Le mouvement des « gilets jaunes » « est devenu le fait d’agitateurs qui veulent l’insurrection et, au fond, renverser le gouvernement », a estimé ce vendredi le porte-parole du gouvernement Benjamin Griveaux. Toutefois, ce dernier est « prêt à discuter avec des gens sincères qui ne font pas d’instrumentalisation politique de la difficulté que connaissent nos concitoyens », a-t-il ajouté à la sortie du premier Conseil des ministres de l’année.

Après les « réponses concrètes et rapides » apportées par l’exécutif aux revendications sur le pouvoir d’achat, « ceux qui restent mobilisés » sont engagés « dans un combat politique » et « ne veulent pas participer au grand débat national », a déploré Benjamin Griveaux. Il a appelé les Français au contraire à « y participer activement et à faire entendre leur voix ».

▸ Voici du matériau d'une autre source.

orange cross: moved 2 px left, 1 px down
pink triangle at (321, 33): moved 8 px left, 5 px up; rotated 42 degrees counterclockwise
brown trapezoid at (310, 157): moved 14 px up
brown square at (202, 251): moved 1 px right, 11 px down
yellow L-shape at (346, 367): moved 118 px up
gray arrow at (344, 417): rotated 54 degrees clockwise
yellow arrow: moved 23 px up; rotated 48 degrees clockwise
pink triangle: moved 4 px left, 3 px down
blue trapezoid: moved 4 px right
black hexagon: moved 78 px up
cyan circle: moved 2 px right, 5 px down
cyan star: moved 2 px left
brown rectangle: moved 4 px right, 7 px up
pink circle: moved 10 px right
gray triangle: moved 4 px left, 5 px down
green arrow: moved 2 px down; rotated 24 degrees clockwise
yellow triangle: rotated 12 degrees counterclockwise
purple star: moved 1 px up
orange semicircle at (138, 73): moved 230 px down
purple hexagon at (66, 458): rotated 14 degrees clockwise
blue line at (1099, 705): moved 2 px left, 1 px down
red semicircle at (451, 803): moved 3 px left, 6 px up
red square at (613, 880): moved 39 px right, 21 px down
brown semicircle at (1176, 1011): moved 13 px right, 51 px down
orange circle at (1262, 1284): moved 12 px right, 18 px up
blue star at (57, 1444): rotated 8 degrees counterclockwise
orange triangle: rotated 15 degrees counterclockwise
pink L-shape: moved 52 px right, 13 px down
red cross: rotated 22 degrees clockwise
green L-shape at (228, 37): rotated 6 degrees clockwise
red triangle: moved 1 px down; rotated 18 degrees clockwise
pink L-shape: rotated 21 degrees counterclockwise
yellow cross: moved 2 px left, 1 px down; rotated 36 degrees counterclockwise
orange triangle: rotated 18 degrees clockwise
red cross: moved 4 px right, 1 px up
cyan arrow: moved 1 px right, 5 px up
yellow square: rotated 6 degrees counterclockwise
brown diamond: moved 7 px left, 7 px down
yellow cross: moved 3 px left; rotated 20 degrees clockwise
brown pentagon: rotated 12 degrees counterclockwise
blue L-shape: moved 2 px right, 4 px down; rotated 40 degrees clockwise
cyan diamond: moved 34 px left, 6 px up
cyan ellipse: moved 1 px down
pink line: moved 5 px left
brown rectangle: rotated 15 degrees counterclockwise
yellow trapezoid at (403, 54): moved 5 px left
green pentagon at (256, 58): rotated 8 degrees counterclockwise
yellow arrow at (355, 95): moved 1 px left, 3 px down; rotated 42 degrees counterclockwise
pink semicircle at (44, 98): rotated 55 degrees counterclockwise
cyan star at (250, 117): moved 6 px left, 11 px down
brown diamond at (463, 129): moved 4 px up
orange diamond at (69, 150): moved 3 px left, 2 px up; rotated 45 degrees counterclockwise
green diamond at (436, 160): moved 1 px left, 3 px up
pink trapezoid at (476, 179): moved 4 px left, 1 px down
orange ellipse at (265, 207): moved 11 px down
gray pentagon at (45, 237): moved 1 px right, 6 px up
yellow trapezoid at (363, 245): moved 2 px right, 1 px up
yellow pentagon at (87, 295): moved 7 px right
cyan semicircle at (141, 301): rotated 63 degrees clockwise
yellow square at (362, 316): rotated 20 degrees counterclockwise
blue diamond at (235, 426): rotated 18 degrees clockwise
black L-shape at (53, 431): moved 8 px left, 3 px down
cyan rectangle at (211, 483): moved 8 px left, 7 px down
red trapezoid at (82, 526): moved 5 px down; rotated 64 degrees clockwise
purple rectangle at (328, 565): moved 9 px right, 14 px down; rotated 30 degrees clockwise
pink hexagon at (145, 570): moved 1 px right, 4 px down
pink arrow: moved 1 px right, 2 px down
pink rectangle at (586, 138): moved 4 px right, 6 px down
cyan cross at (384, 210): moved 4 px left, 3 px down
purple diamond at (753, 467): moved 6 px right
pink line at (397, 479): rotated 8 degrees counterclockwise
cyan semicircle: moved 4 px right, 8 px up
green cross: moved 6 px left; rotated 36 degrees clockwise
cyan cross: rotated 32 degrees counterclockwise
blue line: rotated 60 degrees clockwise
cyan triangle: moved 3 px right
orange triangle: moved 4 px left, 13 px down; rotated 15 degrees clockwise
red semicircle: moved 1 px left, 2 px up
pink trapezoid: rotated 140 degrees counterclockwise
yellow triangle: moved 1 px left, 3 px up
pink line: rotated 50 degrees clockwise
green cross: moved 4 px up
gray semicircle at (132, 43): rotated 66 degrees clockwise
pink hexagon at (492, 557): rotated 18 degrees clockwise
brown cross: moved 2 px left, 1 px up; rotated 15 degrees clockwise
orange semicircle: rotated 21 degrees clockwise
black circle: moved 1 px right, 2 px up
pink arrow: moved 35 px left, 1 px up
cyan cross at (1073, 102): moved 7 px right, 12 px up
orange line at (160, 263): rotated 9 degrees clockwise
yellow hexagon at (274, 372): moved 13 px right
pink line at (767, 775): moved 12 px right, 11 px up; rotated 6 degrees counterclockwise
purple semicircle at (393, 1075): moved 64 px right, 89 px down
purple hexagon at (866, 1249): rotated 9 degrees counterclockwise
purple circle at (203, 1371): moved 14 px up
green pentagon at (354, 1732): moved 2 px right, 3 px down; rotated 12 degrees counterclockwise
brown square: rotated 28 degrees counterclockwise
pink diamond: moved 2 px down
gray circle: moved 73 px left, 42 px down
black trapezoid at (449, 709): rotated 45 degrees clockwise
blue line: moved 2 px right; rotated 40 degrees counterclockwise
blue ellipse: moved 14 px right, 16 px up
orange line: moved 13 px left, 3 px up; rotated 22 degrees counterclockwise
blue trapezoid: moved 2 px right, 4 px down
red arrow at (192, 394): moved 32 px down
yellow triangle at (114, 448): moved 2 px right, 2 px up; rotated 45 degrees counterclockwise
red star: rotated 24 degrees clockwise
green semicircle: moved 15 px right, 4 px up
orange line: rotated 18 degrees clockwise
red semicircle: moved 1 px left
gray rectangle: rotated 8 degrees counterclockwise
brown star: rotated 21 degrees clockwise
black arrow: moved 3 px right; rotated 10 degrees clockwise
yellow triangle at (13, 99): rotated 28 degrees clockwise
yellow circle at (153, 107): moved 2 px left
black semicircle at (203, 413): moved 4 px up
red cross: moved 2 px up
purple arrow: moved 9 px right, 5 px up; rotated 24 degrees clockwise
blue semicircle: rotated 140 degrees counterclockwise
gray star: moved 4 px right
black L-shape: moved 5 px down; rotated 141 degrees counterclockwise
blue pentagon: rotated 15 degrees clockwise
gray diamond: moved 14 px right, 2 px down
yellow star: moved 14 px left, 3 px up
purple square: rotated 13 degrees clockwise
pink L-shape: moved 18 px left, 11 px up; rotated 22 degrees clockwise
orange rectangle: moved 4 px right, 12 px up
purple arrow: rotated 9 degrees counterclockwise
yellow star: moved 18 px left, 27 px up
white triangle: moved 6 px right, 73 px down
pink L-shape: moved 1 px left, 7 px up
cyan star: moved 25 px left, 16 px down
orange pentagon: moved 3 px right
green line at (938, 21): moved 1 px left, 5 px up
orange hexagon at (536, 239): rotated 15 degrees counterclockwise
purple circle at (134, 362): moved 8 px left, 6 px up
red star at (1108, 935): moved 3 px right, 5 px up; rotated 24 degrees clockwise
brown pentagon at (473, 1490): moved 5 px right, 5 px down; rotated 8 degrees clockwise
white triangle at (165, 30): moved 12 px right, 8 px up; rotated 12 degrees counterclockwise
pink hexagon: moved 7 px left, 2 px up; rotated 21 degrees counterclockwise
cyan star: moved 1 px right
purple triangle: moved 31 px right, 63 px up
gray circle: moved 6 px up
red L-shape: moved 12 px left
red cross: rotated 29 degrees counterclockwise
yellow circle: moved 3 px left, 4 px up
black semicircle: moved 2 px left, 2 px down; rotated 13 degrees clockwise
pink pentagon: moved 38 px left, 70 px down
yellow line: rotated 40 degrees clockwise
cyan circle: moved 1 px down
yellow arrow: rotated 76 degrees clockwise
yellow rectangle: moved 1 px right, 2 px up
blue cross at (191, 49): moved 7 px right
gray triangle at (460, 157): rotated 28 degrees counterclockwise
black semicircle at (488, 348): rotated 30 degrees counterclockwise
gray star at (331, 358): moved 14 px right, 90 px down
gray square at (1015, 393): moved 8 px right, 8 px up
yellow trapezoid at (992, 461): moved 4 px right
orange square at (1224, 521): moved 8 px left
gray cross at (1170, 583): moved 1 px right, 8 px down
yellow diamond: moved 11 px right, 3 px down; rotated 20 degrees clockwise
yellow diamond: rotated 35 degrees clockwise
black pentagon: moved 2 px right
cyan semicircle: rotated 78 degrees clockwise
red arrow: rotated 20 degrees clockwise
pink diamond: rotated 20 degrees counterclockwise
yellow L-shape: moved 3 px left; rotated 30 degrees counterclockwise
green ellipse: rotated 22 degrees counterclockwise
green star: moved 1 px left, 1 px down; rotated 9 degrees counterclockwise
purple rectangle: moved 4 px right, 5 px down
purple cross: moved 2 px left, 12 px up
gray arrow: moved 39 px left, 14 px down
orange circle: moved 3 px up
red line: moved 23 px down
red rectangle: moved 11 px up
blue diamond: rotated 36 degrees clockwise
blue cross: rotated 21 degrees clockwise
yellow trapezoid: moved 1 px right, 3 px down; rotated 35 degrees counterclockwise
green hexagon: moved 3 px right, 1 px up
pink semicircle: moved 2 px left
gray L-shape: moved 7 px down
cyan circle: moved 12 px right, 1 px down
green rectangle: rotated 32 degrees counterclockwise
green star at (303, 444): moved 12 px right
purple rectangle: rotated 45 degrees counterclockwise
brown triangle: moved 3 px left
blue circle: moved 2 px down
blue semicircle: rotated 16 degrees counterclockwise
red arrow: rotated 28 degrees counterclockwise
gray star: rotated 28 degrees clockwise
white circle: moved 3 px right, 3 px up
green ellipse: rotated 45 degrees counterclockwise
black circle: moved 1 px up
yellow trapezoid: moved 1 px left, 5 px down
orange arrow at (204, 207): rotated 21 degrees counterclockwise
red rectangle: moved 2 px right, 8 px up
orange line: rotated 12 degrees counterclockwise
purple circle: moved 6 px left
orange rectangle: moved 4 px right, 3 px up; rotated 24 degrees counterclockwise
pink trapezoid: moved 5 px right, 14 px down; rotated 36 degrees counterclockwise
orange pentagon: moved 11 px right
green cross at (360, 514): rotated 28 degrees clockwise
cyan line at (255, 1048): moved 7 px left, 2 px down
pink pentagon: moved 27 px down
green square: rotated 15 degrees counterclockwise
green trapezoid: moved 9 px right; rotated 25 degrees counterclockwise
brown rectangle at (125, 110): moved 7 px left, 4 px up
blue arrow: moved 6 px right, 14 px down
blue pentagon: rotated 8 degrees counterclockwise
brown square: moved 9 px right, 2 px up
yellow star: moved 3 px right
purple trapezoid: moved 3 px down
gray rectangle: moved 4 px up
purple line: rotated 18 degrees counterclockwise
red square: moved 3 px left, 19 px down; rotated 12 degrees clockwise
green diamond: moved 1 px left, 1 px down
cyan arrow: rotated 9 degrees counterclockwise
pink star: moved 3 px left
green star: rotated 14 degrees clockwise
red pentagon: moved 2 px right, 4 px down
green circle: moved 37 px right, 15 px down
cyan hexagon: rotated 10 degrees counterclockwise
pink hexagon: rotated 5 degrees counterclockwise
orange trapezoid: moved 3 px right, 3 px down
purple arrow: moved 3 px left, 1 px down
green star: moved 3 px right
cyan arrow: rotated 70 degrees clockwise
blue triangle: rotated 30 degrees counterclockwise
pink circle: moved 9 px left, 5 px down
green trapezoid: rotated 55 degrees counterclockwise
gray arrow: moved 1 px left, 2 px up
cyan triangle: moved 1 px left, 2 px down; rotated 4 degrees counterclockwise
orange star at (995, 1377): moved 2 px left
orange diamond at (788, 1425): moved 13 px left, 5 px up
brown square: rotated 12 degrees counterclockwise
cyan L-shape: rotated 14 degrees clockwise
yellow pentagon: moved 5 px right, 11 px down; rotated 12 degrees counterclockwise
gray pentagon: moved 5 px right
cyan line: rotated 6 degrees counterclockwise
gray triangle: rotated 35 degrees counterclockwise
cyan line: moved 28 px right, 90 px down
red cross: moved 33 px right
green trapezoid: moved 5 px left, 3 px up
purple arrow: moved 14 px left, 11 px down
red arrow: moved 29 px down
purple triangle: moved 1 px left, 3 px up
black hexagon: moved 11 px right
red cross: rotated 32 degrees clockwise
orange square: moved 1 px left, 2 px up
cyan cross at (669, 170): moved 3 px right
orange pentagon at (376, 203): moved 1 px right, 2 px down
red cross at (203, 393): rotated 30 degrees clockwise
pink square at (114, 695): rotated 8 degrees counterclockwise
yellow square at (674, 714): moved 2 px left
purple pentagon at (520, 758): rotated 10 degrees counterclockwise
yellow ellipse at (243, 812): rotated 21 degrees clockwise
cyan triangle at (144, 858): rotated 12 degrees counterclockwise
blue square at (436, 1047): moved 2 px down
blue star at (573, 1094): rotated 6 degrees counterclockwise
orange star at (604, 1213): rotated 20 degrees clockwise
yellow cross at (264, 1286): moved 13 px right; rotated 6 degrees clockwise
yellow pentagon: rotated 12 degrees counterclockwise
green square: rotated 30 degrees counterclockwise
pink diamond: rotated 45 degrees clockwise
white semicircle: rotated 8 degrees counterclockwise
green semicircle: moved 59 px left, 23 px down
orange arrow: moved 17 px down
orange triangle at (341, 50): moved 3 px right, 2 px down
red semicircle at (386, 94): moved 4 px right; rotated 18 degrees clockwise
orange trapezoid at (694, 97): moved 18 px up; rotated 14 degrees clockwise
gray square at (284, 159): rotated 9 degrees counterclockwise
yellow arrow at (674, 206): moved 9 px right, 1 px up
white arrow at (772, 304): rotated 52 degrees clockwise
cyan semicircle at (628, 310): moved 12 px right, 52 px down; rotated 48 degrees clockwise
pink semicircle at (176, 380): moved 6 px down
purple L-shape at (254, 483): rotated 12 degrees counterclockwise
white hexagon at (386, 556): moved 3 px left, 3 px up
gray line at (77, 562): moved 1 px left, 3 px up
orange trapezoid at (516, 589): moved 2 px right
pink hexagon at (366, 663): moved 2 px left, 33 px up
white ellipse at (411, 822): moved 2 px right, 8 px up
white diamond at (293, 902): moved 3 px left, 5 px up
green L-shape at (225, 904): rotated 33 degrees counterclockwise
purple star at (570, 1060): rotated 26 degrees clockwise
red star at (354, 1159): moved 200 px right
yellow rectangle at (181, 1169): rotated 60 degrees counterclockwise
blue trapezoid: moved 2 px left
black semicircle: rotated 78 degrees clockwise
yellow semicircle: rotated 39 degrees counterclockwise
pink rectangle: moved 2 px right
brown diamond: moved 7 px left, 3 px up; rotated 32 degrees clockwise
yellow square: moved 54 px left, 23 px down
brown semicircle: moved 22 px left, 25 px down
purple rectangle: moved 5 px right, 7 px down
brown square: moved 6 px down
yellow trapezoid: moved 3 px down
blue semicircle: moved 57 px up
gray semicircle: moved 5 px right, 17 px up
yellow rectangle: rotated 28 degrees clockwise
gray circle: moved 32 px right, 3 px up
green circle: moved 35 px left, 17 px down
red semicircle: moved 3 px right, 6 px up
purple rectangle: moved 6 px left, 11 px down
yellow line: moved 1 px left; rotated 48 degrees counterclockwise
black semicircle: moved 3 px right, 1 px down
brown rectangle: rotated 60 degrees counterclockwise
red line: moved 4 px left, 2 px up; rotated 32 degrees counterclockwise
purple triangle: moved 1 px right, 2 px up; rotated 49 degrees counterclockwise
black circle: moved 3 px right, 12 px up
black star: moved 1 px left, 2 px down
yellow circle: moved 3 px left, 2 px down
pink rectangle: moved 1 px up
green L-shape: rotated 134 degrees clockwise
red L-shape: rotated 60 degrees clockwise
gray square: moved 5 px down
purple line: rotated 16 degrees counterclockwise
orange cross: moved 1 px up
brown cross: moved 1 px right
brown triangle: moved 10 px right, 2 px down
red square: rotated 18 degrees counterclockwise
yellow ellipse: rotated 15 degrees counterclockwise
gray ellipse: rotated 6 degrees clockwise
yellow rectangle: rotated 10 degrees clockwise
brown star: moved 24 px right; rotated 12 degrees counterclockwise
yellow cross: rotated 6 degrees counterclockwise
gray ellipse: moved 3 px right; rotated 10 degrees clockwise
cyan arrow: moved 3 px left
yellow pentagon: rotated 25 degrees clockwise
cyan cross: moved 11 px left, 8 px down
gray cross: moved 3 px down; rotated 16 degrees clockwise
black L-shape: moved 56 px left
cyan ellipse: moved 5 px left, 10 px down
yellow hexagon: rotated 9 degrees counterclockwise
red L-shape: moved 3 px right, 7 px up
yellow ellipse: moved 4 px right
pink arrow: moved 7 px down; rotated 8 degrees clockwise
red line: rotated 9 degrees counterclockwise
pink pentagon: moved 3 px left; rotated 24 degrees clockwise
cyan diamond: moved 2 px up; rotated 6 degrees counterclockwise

« Force restera à la loi »

Interrogé pour savoir si la fermeté à l’égard des « gilets jaunes » toujours mobilisés ne risquait pas de radicaliser le mouvement, il a répondu : « La loi, rien que la loi, toute la loi, et si certains ont des problèmes avec le respect de la loi, ce sont effectivement les personnes les plus radicalisées », a-t-il souligné, évoquant « quelques-uns qui sont habitués des plateaux télés ».

« Eux sont dans un combat politique. Ceux-là, qu’ils soient certains d’une chose : force restera à la loi », a-t-il insisté, soulignant la difficulté de dialoguer avec ces personnes. Quant à Eric Drouet, médiatique et controversé «gilet jaune» interpellé mercredi soir près des Champs-Elysées, Benjamin Griveaux a estimé qu'« il n’est pas au-dessus des lois ».

Emmanuel Macron est en outre revenu lors du conseil des ministres sur le « tryptique » de ses voeux du 31 décembre : « vérité, dignité et espoir » et « a fait le constat que nous avons pris le bon chemin », a rapporté Benjamin Griveaux. Et si des « éléments peuvent légitimement nous être reprochés », « nous devons aller sans doute encore plus loin dans le changement, être encore plus radicaux dans nos méthodes, nos manières de faire, dans notre style », pour « aller au bout de l’envie de changement des Français, car c’est cette envie qui nous a portés au pouvoir ».